Exercise prompt - All lines from the one with "посредников." to the end of the data: return those exactly, and only those.

Data extracts -
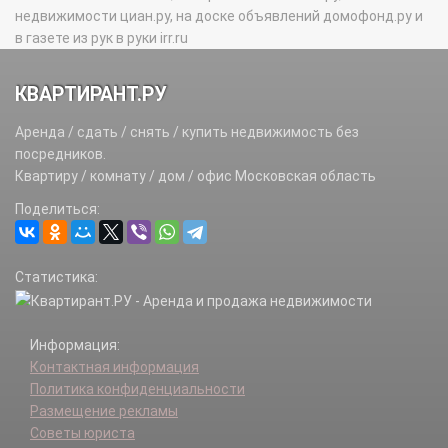
недвижимости циан.ру, на доске объявлений домофонд.ру и
в газете из рук в руки irr.ru
КВАРТИРАНТ.РУ
Аренда / сдать / снять / купить недвижимость без
посредников.
Квартиру / комнату / дом / офис Московская область
Поделиться:
Статистика:
Информация:
Контактная информация
Политика конфиденциальности
Размещение рекламы
Советы юриста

Task output -
посредников.
Квартиру / комнату / дом / офис Московская область
Поделиться:
Статистика:
Информация:
Контактная информация
Политика конфиденциальности
Размещение рекламы
Советы юриста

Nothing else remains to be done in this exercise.